The main problem with the office work versus WFH debate debacle is that the positions are not on equal footing and, actually, are not equally valid.
Working in an office as a preference is one that naturally relies on the control of other people. The reason people like working in an office isn't because of the office. If you went to the office, by yourself, it would be worthless. The value of the office is the communal nature of it.
So, one position naturally requires forcing other people to work where they might not want to, and one doesn't. With WFH, you can work in an office, nothing is stopping you.
When you say you prefer working in an office, you aren't stating your preference. You're stating what you arbitrarily think everyone elses preference should be.
I feel like you're putting words in someone else's mouth. Maybe you are not responding to OP but, in your mind, to an ex-colleague that did so in a different venue than this forum?
In a forum like this, stating your preference is just that: stating your preference.
If you were talking with your manager and stated your preference, you'd be stating your preference and, between the lines, asking to make it happen for yourself.
If you were talking with your manager and stated your preference and specified the reason is because you prefer working around people, only then, between the lines, you'd be asking to make it happen for your whole team.
I agree, the preferences don't do anything unless used as a collective. But from the point of view of comparing the viewpoints, they're not apples to apples, because one requires the cooperation of other people. WFH isn't actually 'from home', it's from not-office-with-everyone-else. So if you just want to work in an office, then WFH is perfect for you. Arguably even better than working in the one and only office, because you get to choose the office.
But the buried lede so to speak is that RTO has literally nothing to do with the office. The office is just an empty box that happens to exist somewhere.
So the level of control for each preference is wildly different, and they can't just be compared like that. One is naturally 'closed', and the other naturally 'open'. That, to me, does speak to the intrinsic value of each preference.
> Working in an office as a preference is one that naturally relies on the control of other people.
Not at all. Working in an office as a preference is one that can instead rely on working with other people who also share that preference. No control is necessary.

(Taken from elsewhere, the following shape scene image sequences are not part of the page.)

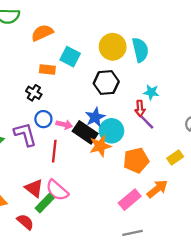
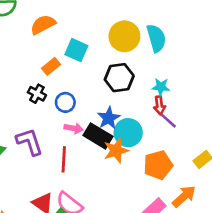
orange rectangle: (47, 70) -> (51, 66), turned -42
cyan star: (151, 92) -> (161, 87), moved
blue circle: (43, 119) -> (65, 102), moved

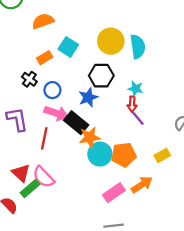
blue star: (109, 118) -> (88, 97), moved
pink arrow: (74, 128) -> (56, 113), size x1.5
cyan circle: (128, 133) -> (100, 154), moved

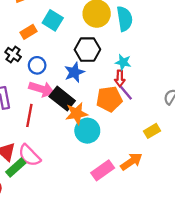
orange pentagon: (124, 155) -> (109, 99), moved

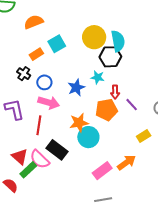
cyan square: (53, 20) -> (57, 44), turned 30
black hexagon: (87, 50) -> (110, 57), moved
cyan star: (123, 62) -> (98, 77), moved
purple line: (126, 93) -> (132, 105), moved
black rectangle: (62, 99) -> (57, 150), moved

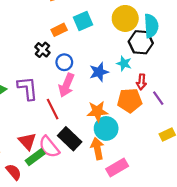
pink arrow: (49, 103) -> (66, 85), turned 90
red line: (39, 125) -> (53, 109), turned -42
orange arrow: (127, 162) -> (97, 149), moved, turned -72

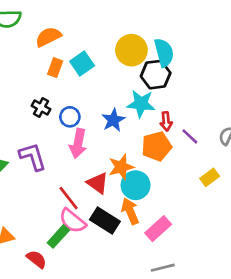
orange rectangle: (59, 30) -> (55, 68), moved, turned -32
cyan star: (124, 63) -> (141, 104), size x1.5
red line: (53, 109) -> (69, 198), moved
black rectangle: (70, 139) -> (105, 221), moved
red triangle: (27, 141) -> (98, 183), moved

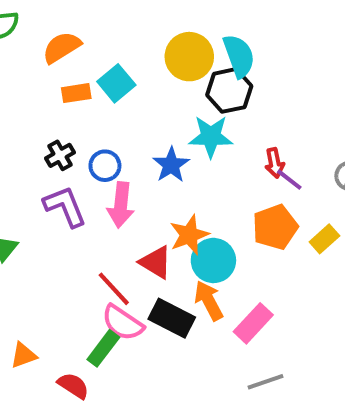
orange rectangle: (55, 68) -> (76, 93), turned 66
black cross: (41, 107) -> (60, 155), turned 36
red arrow: (166, 121) -> (275, 163), moved
orange pentagon: (157, 146) -> (275, 227), moved
purple L-shape: (33, 157) -> (65, 206), moved

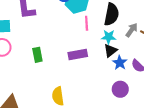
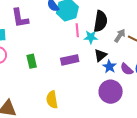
cyan star: (109, 37) -> (91, 37), moved
purple circle: (120, 89) -> (111, 92), size x1.5

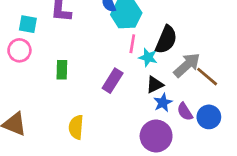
gray arrow: (120, 36) -> (187, 65), size x1.5
purple rectangle: (70, 60) -> (113, 81), turned -60

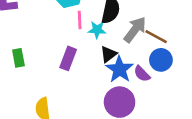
blue star: (163, 103) -> (120, 69), size x1.5
blue circle: (209, 117) -> (161, 60), moved

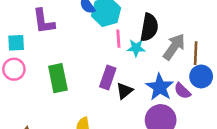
brown line: (156, 37) -> (196, 53), turned 65
black triangle: (108, 54) -> (124, 91), moved
green rectangle: (18, 58) -> (58, 78), size x1.5

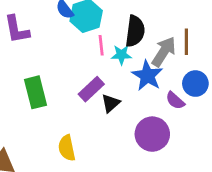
brown line: (196, 53) -> (186, 42), moved
purple rectangle: (108, 77) -> (91, 89), turned 30
blue star: (160, 87) -> (147, 76), moved

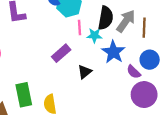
gray arrow: (164, 52) -> (126, 21), moved
purple rectangle: (91, 89) -> (61, 53), moved
green rectangle: (36, 92) -> (24, 95), moved
purple circle: (152, 134) -> (144, 95), moved

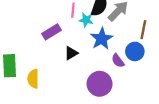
brown line: (144, 28) -> (143, 30), moved
purple circle: (144, 95) -> (100, 84), moved

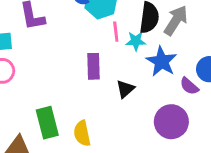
purple rectangle: (51, 32) -> (93, 66), turned -48

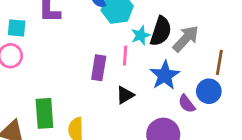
pink line: (116, 32) -> (125, 56), moved
cyan star: (136, 41) -> (141, 35), moved, turned -30

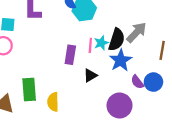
black semicircle: (161, 31) -> (117, 40), moved
cyan star: (141, 35) -> (101, 43), moved
blue circle: (209, 91) -> (153, 82), moved

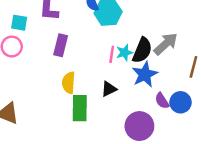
purple rectangle: (70, 55) -> (61, 45), moved
green rectangle: (29, 89) -> (80, 108), moved
yellow semicircle: (53, 102) -> (69, 83), moved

Right, sure, until one of your employee's eventually says "hey I want to work from home because X, Y, Z" and you have to force them to be in the office or fire them. Because everyone else's comfort, supposedly, relies on this person's discomfort.

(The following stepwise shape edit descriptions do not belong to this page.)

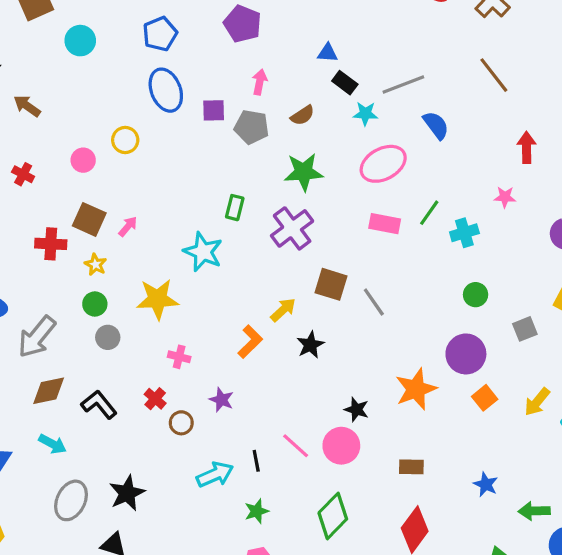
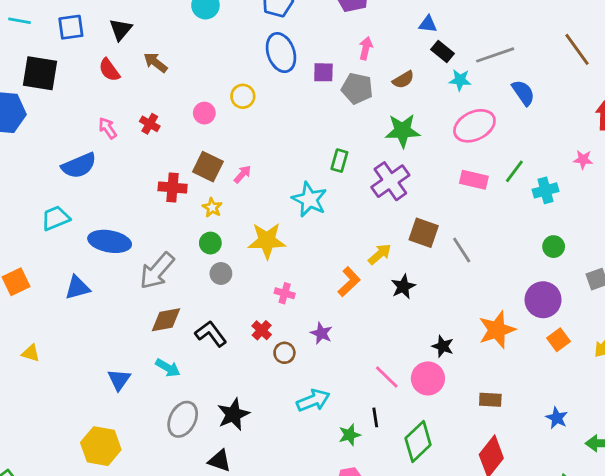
black line: (256, 461) -> (375, 417), moved

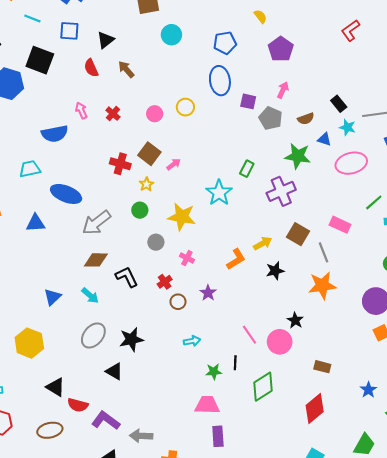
blue triangle: (428, 24) -> (324, 139), moved
pink rectangle: (474, 180) -> (340, 225), moved
gray circle: (221, 273) -> (156, 242), moved
orange star: (497, 330) -> (322, 285), moved
cyan arrow: (313, 400) -> (192, 341), size x0.7

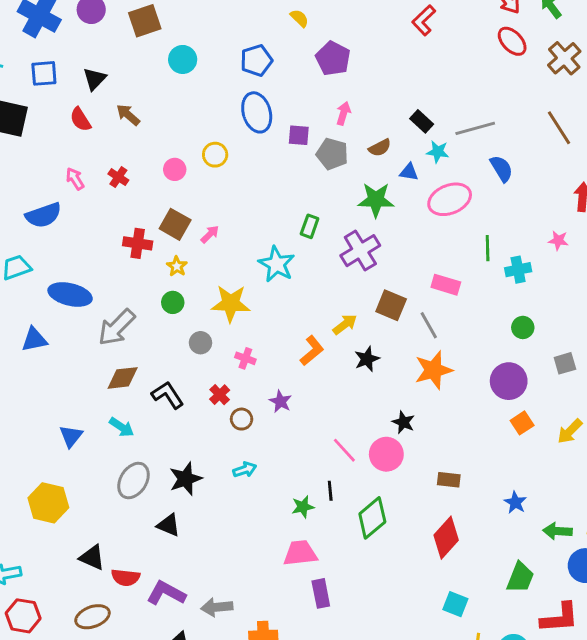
green line: (374, 202) -> (488, 248), turned -42
cyan arrow: (192, 341) -> (245, 470), moved

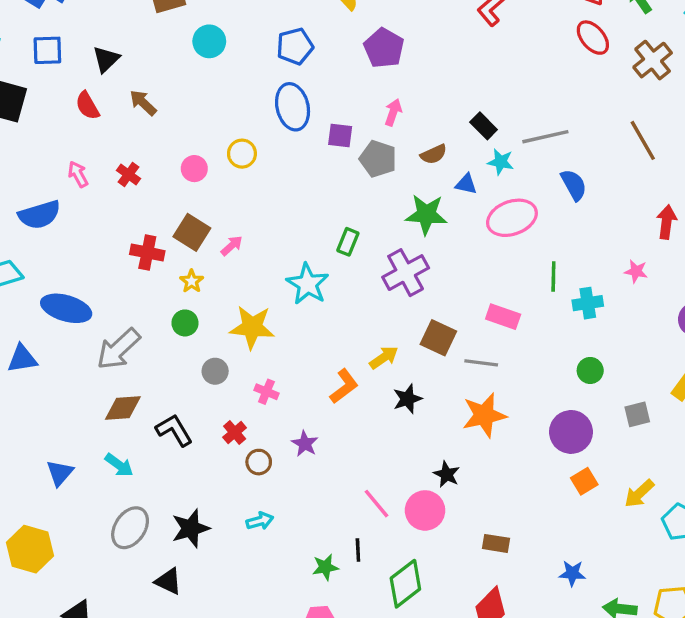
gray line: (429, 325) -> (481, 363), turned -56
blue star: (515, 502) -> (572, 573), turned -30

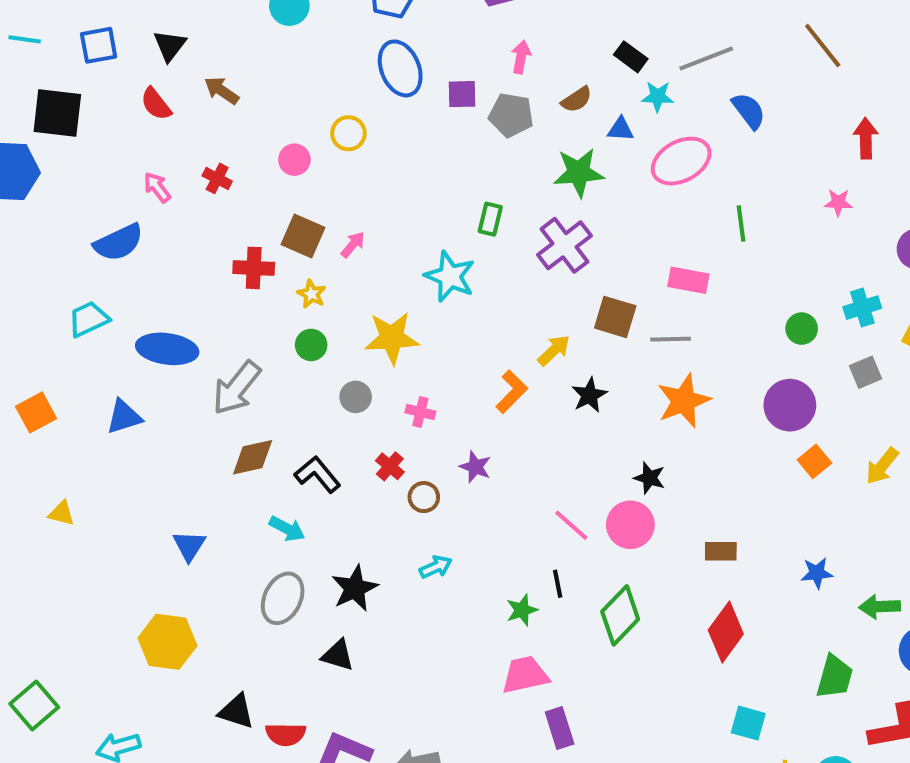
cyan cross: (588, 303) -> (862, 308), moved
cyan arrow: (119, 465) -> (287, 529), moved

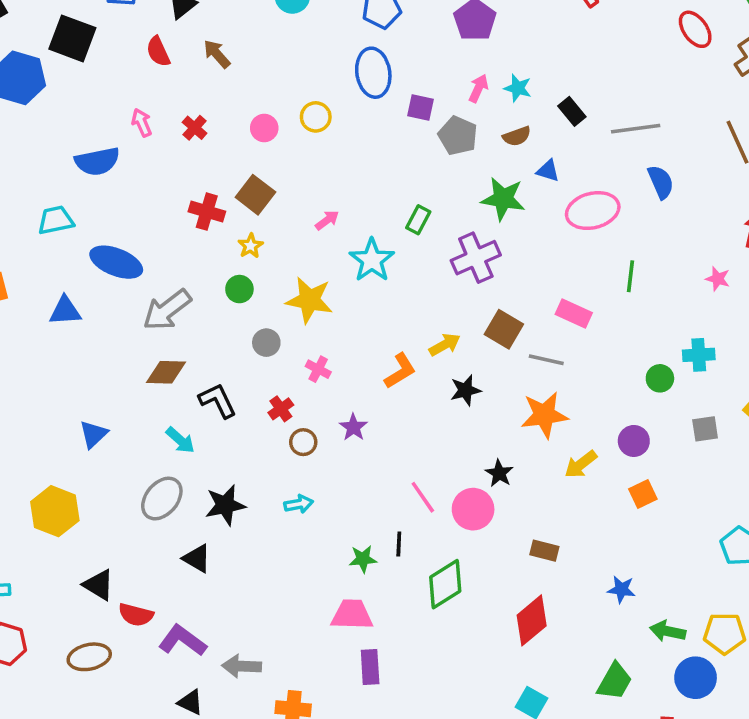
cyan star: (658, 97) -> (518, 88), moved
pink arrow: (353, 245) -> (327, 220), moved
cyan cross: (862, 308) -> (699, 355), moved
purple circle: (790, 405) -> (634, 441), size x0.7
yellow arrow: (882, 466) -> (581, 464), moved

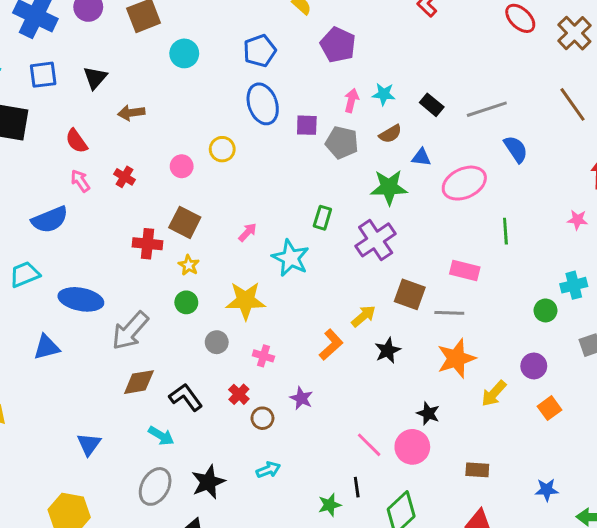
red semicircle: (158, 52) -> (76, 141), moved
brown arrow: (217, 54) -> (131, 113), turned -45

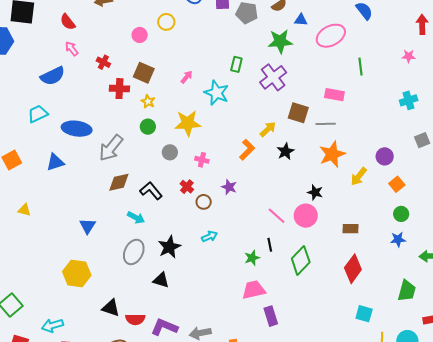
red cross: (124, 177) -> (103, 62), moved
green circle: (546, 310) -> (401, 214), moved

With such a preference I can't help but wonder:
1. How genuine is it? Where is the "cutoff" point where in-office work no longer works? Do we need 100% compliance? What about 80%, is that good enough?
2. What, materially, do you gain from the preference and does that material gain actually rely on the preference? From what I've heard, 99% of the time it does not.
At what point did you decide that I have employees?
I find that I work better in an office, depending on the office. I'm in no position to enforce that position on anyone. (I'm currently unemployed and looking for work, in fact.) I find that I dislike giving up room in my small house for work. And I dislike having no separation between work and home.
These are all personal preferences. Nothing is being enforced on anyone. Your reaction is overblown.
Right, I understand all of that, but the indisputable reality is that such a preference requires actions from other people to be satisfied. That's just what it is - in office work requires people working... in an office.
This isn't a reaction on my end, I'm just explaining where the value judgment of the preference comes from. It's intrisincally a "closed" preference, and people don't like that generally.
You are not in a position of power to exercise said preference, you rely on the goodwill of your company. That's fine, but still, you exert some influence. People are listening, and some of them do have the power to exert that control. So when you say "I like that control", it makes people a little nervous.
And, onto my whole "does this actually require in office work" point:
> find that I dislike giving up room in my small house for work. And I dislike having no separation between work and home.
This is that. None of these preferences require in office work, that's just a close enough proxy. I would argue these are more obtainable in a WFH environment, because the cost savings of WFH can easily afford you a dedicated office space away from home.
Because, again, one is open, and one is closed. So with the open one you can just do that.
Working in an office as a preference is one that naturally relies on the control of other people. The reason people like working in an office isn't because of the office. If you went to the office, by yourself, it would be worthless. The value of the office is the communal nature of it.
So, one position naturally requires forcing other people to work where they might not want to, and one doesn't. With WFH, you can work in an office, nothing is stopping you.
When you say you prefer working in an office, you aren't stating your preference. You're stating what you arbitrarily think everyone elses preference should be.